Thursday, August 02, 2012

Thursday Morning Links

This and that for your Thursday reading.

- Mitchell Anderson reports on how Norway has assured itself of long-term fiscal security by saving a fair share of its oil resources:
Norway produces 40 per cent less petroleum than Canada and has one-seventh our population, but has saved more than $600 billion in oil revenue and counting. This is equivalent to about 140 per cent of Norwegian GDP, or about $120,000 for every man, woman and child in the country. In contrast, every Canadian is in the red about $16,000 due to our $566-billion national debt.
 
While Canada is eliminating 19,000 public sector jobs in an effort to balance the budget, Norway is debt-free, enjoys full employment and has fourth highest per capita GDP in the world. Canada is twelfth.

Beyond economics, Norway is an obviously fortunate place to live. It is routinely ranked number one in the world on the Human Development Index, is the world's best-governed nation according to the Democracy Index, and is the best country in the world to be a mother.
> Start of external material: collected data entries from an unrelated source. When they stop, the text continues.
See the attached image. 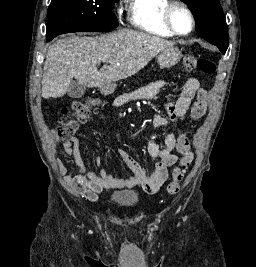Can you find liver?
Wrapping results in <instances>:
<instances>
[{
	"label": "liver",
	"mask_w": 256,
	"mask_h": 267,
	"mask_svg": "<svg viewBox=\"0 0 256 267\" xmlns=\"http://www.w3.org/2000/svg\"><path fill=\"white\" fill-rule=\"evenodd\" d=\"M165 46H174V42L135 30L58 40L46 54L41 96L61 98L73 78L88 88L129 78L145 68ZM99 60L104 62L101 70L96 68Z\"/></svg>",
	"instance_id": "6515ba94"
}]
</instances>
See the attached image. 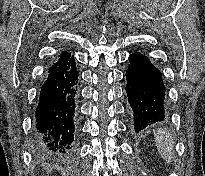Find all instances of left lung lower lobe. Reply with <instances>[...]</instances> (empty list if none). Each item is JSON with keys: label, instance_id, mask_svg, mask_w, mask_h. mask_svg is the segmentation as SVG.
<instances>
[{"label": "left lung lower lobe", "instance_id": "left-lung-lower-lobe-1", "mask_svg": "<svg viewBox=\"0 0 205 176\" xmlns=\"http://www.w3.org/2000/svg\"><path fill=\"white\" fill-rule=\"evenodd\" d=\"M126 80L135 131L139 132L155 122L163 121L167 112L162 74L145 55L139 52L130 55Z\"/></svg>", "mask_w": 205, "mask_h": 176}]
</instances>
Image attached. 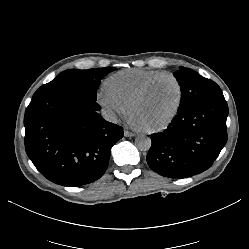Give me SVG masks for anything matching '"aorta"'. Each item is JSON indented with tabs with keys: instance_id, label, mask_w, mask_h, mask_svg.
<instances>
[{
	"instance_id": "aorta-1",
	"label": "aorta",
	"mask_w": 249,
	"mask_h": 249,
	"mask_svg": "<svg viewBox=\"0 0 249 249\" xmlns=\"http://www.w3.org/2000/svg\"><path fill=\"white\" fill-rule=\"evenodd\" d=\"M135 145L141 151H148L151 147V139L144 135H139L135 139Z\"/></svg>"
}]
</instances>
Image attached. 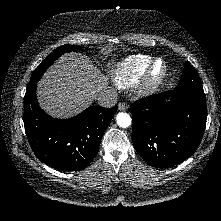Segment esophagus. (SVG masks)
Wrapping results in <instances>:
<instances>
[{"label": "esophagus", "mask_w": 221, "mask_h": 221, "mask_svg": "<svg viewBox=\"0 0 221 221\" xmlns=\"http://www.w3.org/2000/svg\"><path fill=\"white\" fill-rule=\"evenodd\" d=\"M118 109H119L120 111H126V110L128 109V106H127L126 103L120 102V103L118 104Z\"/></svg>", "instance_id": "obj_1"}]
</instances>
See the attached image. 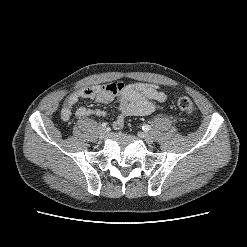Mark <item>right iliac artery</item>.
<instances>
[{
	"label": "right iliac artery",
	"mask_w": 247,
	"mask_h": 247,
	"mask_svg": "<svg viewBox=\"0 0 247 247\" xmlns=\"http://www.w3.org/2000/svg\"><path fill=\"white\" fill-rule=\"evenodd\" d=\"M106 125H107V124H106L105 122H104V123H102V127H106Z\"/></svg>",
	"instance_id": "obj_1"
}]
</instances>
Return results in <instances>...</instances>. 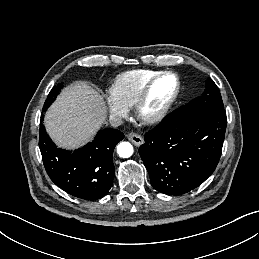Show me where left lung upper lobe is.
I'll use <instances>...</instances> for the list:
<instances>
[{"label": "left lung upper lobe", "mask_w": 259, "mask_h": 259, "mask_svg": "<svg viewBox=\"0 0 259 259\" xmlns=\"http://www.w3.org/2000/svg\"><path fill=\"white\" fill-rule=\"evenodd\" d=\"M196 108H215V109H224V104L221 98L219 88L214 83L213 80L208 78L207 85L204 93L190 101L188 104L176 109L171 114H169L165 119H169L179 113L186 112L191 109Z\"/></svg>", "instance_id": "5c2ea615"}]
</instances>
And in spite of being the world's third largest exporter of crude oil, Norway is ranked number three in the world on the Environmental Performance Index. Canada is thirty-seventh (behind Nicaragua, Albania and Columbia).
...
How is all this paid for? Since the 1970s, Norway as a matter of policy has collected between 70 per cent and 80 per cent of the resource wealth generated from their oil industry through corporate taxes twice as high as Canada, and a special tax on oil profits. In Alberta, royalties collected on all oil sands production in 2010 were 10 per cent of industry revenues.
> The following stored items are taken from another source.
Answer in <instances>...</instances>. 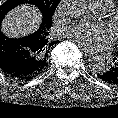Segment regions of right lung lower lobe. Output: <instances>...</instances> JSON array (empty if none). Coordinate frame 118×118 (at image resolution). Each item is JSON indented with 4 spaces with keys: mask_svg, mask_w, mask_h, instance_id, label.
I'll return each mask as SVG.
<instances>
[{
    "mask_svg": "<svg viewBox=\"0 0 118 118\" xmlns=\"http://www.w3.org/2000/svg\"><path fill=\"white\" fill-rule=\"evenodd\" d=\"M36 48L33 34L13 39L0 30V71L16 81L36 77Z\"/></svg>",
    "mask_w": 118,
    "mask_h": 118,
    "instance_id": "obj_1",
    "label": "right lung lower lobe"
}]
</instances>
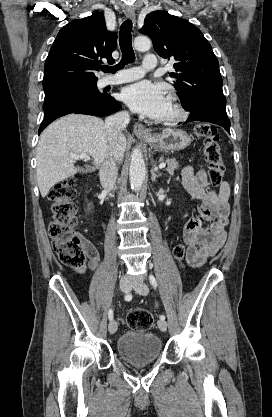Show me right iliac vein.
Listing matches in <instances>:
<instances>
[{"label": "right iliac vein", "mask_w": 272, "mask_h": 417, "mask_svg": "<svg viewBox=\"0 0 272 417\" xmlns=\"http://www.w3.org/2000/svg\"><path fill=\"white\" fill-rule=\"evenodd\" d=\"M120 289L123 292L128 293L131 289V281L127 278H122L120 280ZM117 327V322L115 320H111L108 326L110 334H114L117 331Z\"/></svg>", "instance_id": "63e3f726"}]
</instances>
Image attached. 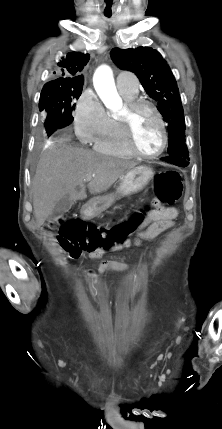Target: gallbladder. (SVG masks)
<instances>
[{"label": "gallbladder", "mask_w": 222, "mask_h": 429, "mask_svg": "<svg viewBox=\"0 0 222 429\" xmlns=\"http://www.w3.org/2000/svg\"><path fill=\"white\" fill-rule=\"evenodd\" d=\"M75 201L72 200L68 195L61 198L54 206L50 215L51 220H55L59 215H63L69 211L74 205Z\"/></svg>", "instance_id": "bac80fb5"}]
</instances>
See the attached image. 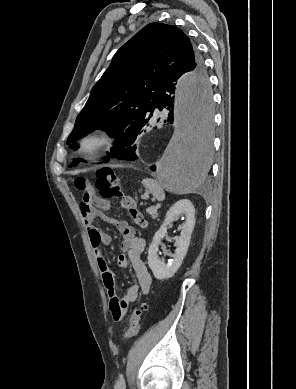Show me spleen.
Returning <instances> with one entry per match:
<instances>
[{
    "instance_id": "obj_1",
    "label": "spleen",
    "mask_w": 296,
    "mask_h": 389,
    "mask_svg": "<svg viewBox=\"0 0 296 389\" xmlns=\"http://www.w3.org/2000/svg\"><path fill=\"white\" fill-rule=\"evenodd\" d=\"M196 179L192 180V183L195 182ZM142 185L158 200L163 201L165 199V192L160 183L154 179H143Z\"/></svg>"
}]
</instances>
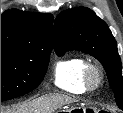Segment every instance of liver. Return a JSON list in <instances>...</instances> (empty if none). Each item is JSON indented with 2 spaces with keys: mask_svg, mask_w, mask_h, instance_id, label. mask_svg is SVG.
<instances>
[{
  "mask_svg": "<svg viewBox=\"0 0 123 113\" xmlns=\"http://www.w3.org/2000/svg\"><path fill=\"white\" fill-rule=\"evenodd\" d=\"M71 102L73 100L66 96H43L33 101L14 106L7 113H53L58 108Z\"/></svg>",
  "mask_w": 123,
  "mask_h": 113,
  "instance_id": "1",
  "label": "liver"
}]
</instances>
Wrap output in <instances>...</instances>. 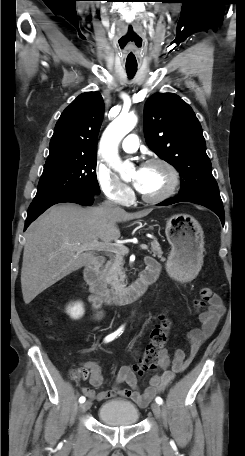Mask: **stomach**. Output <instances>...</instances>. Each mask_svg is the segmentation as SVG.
<instances>
[{
	"label": "stomach",
	"instance_id": "stomach-1",
	"mask_svg": "<svg viewBox=\"0 0 245 456\" xmlns=\"http://www.w3.org/2000/svg\"><path fill=\"white\" fill-rule=\"evenodd\" d=\"M165 234L171 251L167 270L177 281H188L201 269L204 232L199 222L188 214H175L166 222Z\"/></svg>",
	"mask_w": 245,
	"mask_h": 456
}]
</instances>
Norway also required that foreign companies train Norwegian workers, transfer proprietary technologies to their state-owned oil company Statoil, and in some cases even hand over producing oil platforms free of charge after a predetermined period.

This insistence on national participation has paid off. Companies controlled by the Norwegian taxpayer now directly own about 30 per cent of the nation's oil production, providing another significant source of income as well as technical input on how their resource is developed.
 - Michael Harris questions the RCMP's move into environmental politics:
What a remarkable coincidence. The Mounties are worried about those very same radical environmentalists that Natural Resources minister Joe Oliver says want to use foreign money to hijack hearings on the Northern Gateway Pipeline. The same ones that the man who is cornering the market on Fossil Awards, Environment Minister Peter Kent, said might be “laundering offshore foreign funds.” No really, David Suzuki is Meyer Lansky with an electron microscope.
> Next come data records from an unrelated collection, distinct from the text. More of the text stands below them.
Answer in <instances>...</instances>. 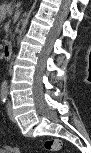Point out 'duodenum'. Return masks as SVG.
I'll use <instances>...</instances> for the list:
<instances>
[{
	"instance_id": "obj_1",
	"label": "duodenum",
	"mask_w": 91,
	"mask_h": 153,
	"mask_svg": "<svg viewBox=\"0 0 91 153\" xmlns=\"http://www.w3.org/2000/svg\"><path fill=\"white\" fill-rule=\"evenodd\" d=\"M13 47L11 43H6L3 47V58L9 61L12 55Z\"/></svg>"
}]
</instances>
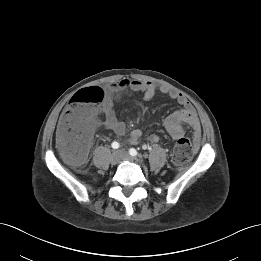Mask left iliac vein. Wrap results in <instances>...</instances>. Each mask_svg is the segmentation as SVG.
I'll return each mask as SVG.
<instances>
[{"label":"left iliac vein","instance_id":"obj_1","mask_svg":"<svg viewBox=\"0 0 261 261\" xmlns=\"http://www.w3.org/2000/svg\"><path fill=\"white\" fill-rule=\"evenodd\" d=\"M119 153V156L121 159H126V160H129V161H134L135 158L130 156L126 151L124 150H119L117 151Z\"/></svg>","mask_w":261,"mask_h":261}]
</instances>
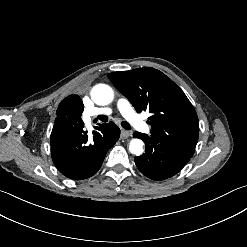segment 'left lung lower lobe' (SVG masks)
Wrapping results in <instances>:
<instances>
[{
  "instance_id": "left-lung-lower-lobe-1",
  "label": "left lung lower lobe",
  "mask_w": 247,
  "mask_h": 247,
  "mask_svg": "<svg viewBox=\"0 0 247 247\" xmlns=\"http://www.w3.org/2000/svg\"><path fill=\"white\" fill-rule=\"evenodd\" d=\"M146 145L145 153L135 158L142 174L152 180H164L177 174L190 160L191 156L168 145L159 143L155 138L134 132Z\"/></svg>"
}]
</instances>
And here I thought the RCMP was about enforcing the criminal code in federal matters, not the government’s energy policies. I wonder if this transforms Christy Clark from a poker-playing politician into a radical environmentalist? I wonder if farmers who opposed ditching the Canadian Wheat Board will show up in some future de-classified RCMP threat assessment for opposing government policy? (Never forget, they have combines.) Or maybe there will even be a thick file on poor scribes critical of corporate wars, sleazy politics, suppressing public information, ministerial mendacity and forbidding Canadian public servants and scientists from speaking?
- Meanwhile, the Cons have made clear that they feel entitled to proclaim their supporters free of any law they don't like. And apparently the rules surrounding honesty and transparency in government advertising are on that list.

- Finally, CTV reports on the latest steps in the New Union Project which could see a merger between the CAW and CEP.